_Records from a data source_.
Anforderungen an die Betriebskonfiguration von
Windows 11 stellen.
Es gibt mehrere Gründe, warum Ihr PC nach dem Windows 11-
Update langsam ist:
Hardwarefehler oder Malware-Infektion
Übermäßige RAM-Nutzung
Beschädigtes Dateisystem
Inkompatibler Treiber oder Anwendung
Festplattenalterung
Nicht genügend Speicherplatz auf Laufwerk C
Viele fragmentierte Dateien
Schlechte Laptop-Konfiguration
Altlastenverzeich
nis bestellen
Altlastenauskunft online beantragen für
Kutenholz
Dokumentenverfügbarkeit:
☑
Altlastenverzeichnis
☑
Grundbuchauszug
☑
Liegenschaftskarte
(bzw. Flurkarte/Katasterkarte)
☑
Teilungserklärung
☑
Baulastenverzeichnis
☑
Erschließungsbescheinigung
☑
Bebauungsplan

* * *

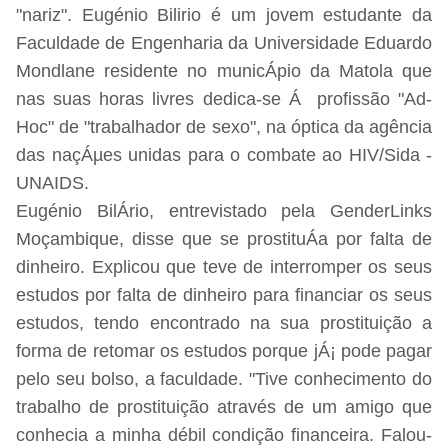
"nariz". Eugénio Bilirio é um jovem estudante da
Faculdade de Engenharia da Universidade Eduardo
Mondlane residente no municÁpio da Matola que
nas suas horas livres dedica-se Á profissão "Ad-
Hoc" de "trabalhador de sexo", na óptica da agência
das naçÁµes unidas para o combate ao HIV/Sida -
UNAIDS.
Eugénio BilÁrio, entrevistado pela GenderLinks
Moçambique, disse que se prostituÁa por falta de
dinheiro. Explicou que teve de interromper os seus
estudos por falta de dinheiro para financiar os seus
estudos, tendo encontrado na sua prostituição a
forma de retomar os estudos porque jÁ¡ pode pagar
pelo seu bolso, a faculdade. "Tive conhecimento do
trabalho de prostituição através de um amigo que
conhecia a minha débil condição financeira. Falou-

_EXERCISE_.
Check each line above for the word "estudos", and copy the lines where it appears.

_FINAL ANSWER_.
estudos por falta de dinheiro para financiar os seus
estudos, tendo encontrado na sua prostituição a
forma de retomar os estudos porque jÁ¡ pode pagar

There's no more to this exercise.